A ALCA depois das eleições nos EUA e no Brasil
19/11/2002
- Opinión
Como fica a ALCA (Área de Livre Comércio das Américas) depois das
recentes eleições nos EUA e no Brasil? Tudo indica que pior. Um
acordo só será concluído se o Brasil se conformar com uma negociação
que se revelará cada vez mais problemática e desequilibrada.
Ao longo dos últimos anos, tentei explicar nesta coluna, em diversas
ocasiões, por que a ALCA era uma iniciativa potencialmente perigosa
para o Brasil. Com o governo de George W. Bush, as perspectivas da
ALCA tornaram-se ainda mais sombrias. Os EUA passaram a seguir, com
uma dose de franqueza maior do que a habitual, uma concepção muito
peculiar de livre comércio. Concepção que pode ser resumida da
seguinte forma: por um lado, o máximo de abertura nos temas e setores
em que os EUA apresentam vantagens competitivas; por outro,
protecionismo, não raro sem disfarces, para os setores frágeis ou
pouco competitivos da economia norte-americana.
Sempre foi um pouco assim. Mas nos tempos de Bush as sutilezas e
hipocrisias foram para o espaço.
Essa nova linha recebeu um claro endosso nas eleições de meio de
mandato, neste início de novembro. É claro que pesou decisivamente o
prestígio conquistado pelo governo Bush na luta contra o terrorismo.
Eis aí a grande contribuição de Bin Laden e seus correligionários:
conseguiram despertar e legitimar os piores instintos e tendências
dos EUA. Em retrospecto, pode-se perceber que, graças a eles, um
governo que começou fraco e meio desacreditado encontrou um ponto de
apoio para se recuperar politicamente.
Mas, além do efeito Bin Laden, questões econômicas e de comércio
exterior tiveram grande influência nos resultados das eleições em
vários Estados ou regiões. Em 2001-2002, a aplicação de medidas de
apoio setorial ou proteção contra a concorrência estrangeira foi
cuidadosamente calibrada para reforçar o cacife político-eleitoral do
presidente Bush e do Partido Republicano. Por exemplo: as restrições
às importações de produtos siderúrgicos, a ampliação do apoio à
agricultura, o uso continuado da legislação antidumping para proteger
diversos setores e a aprovação pelo Congresso de um mandato muito
restritivo para negociar acordos comerciais ("Trade Promotion
Authority" de 2002).
Em outras palavras, medidas que já vinham indicando, de forma
bastante evidente, que a ALCA pouco nos poderia trazer de positivo
contribuíram para a importante vitória de Bush e dos republicanos nas
eleições recentes. Ora, em time que está ganhando...
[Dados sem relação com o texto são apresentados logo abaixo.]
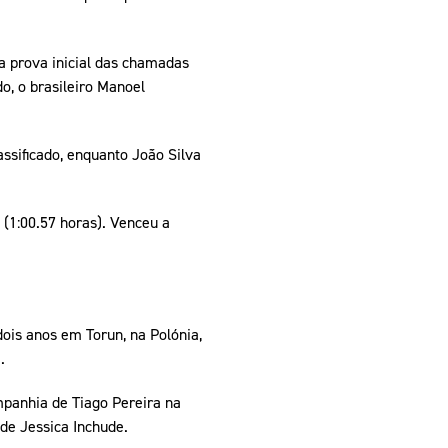
da prova inicial das chamadas
do, o brasileiro Manoel
assificado, enquanto João Silva
 (1:00.57 horas). Venceu a
ois anos em Torun, na Polónia,
.
ompanhia de Tiago Pereira na
de Jessica Inchude.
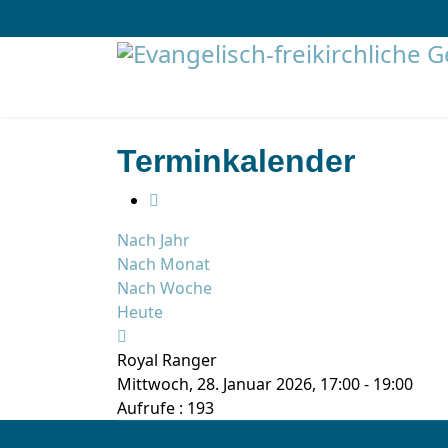
Terminkalender
Nach Jahr
Nach Monat
Nach Woche
Heute
Royal Ranger
Mittwoch, 28. Januar 2026, 17:00 - 19:00
Aufrufe
: 193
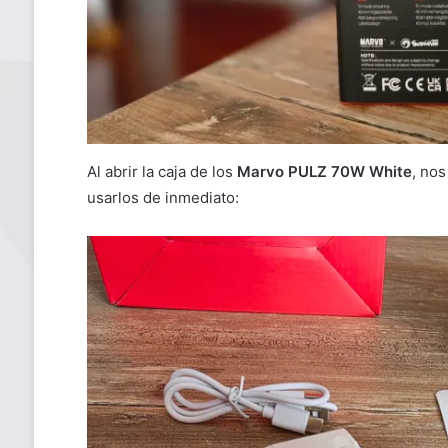
Al abrir la caja de los
Marvo PULZ 70W White
, no
usarlos de inmediato:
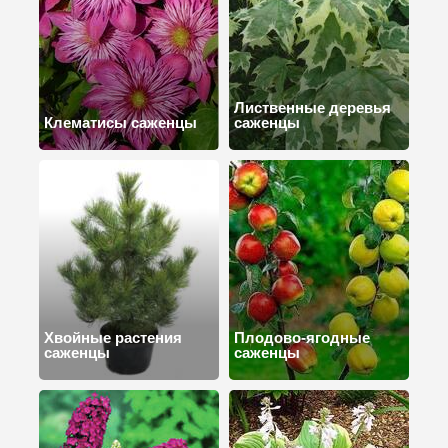
Лиственные деревья
Клематисы саженцы
саженцы
Хвойные растения
Плодово-ягодные
саженцы
саженцы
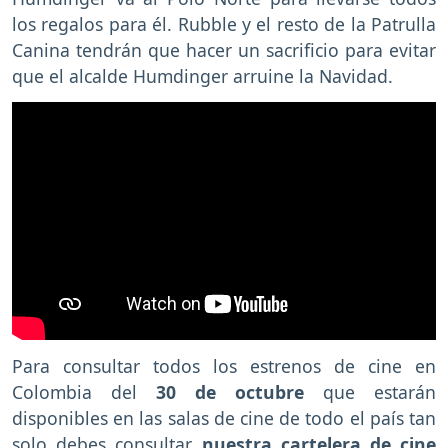
los regalos para él. Rubble y el resto de la Patrulla
Canina tendrán que hacer un sacrificio para evitar
que el alcalde Humdinger arruine la Navidad.
Para consultar todos los estrenos de cine en
Colombia del
30 de octubre
que estarán
disponibles en las salas de cine de todo el país tan
solo debes consultar
nuestra cartelera de cine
Tradicionalmente, os democratas eram vistos como mais protecionistas
do que os republicanos em matéria de comércio internacional e, em
compensação, mais flexíveis em matéria financeira (FMI, dívida
externa etc.). O governo George W. Bush, entretanto, vem sendo mais
protecionista do que o seu antecessor democrata. E não compensa essa
maior rigidez comercial com flexibilização na área financeira. Ao
contrário, no campo financeiro Bush segue a tradição republicana e
tende a ser mais rígido do que Clinton (vide tratamento dispensado
pelo FMI e pelo governo dos EUA à Argentina em 2001-2002).
É verdade que nesse terreno o governo Bush não tem sido tão rígido
quanto se chegou a temer. O tratamento dispensado ao Brasil,
notadamente o tamanho do empréstimo previsto no nosso mais recente
acordo com o FMI, indica que a rigidez financeira é menor na prática
do que no discurso da administração republicana.
Para o Brasil, porém, o acordo com o FMI é "uma faca de dois
legumes", como diria Vicente Matheus. Traz, sem dúvida, um
importante alívio de curto prazo para as nossas agruras financeiras.
Mas um país que depende do FMI corre o risco de perder poder de
barganha em negociações que envolvam interesses de países
desenvolvidos que controlam essa entidade. Os EUA têm, como se sabe,
muita influência no FMI. E são os principais mentores e propulsores
da ALCA. Não é preciso dizer mais nada.
* Paulo Nogueira Batista Jr., 47, economista, pesquisador visitante
do Instituto de Estudos Avançados da USP e professor da FGV-EAESP.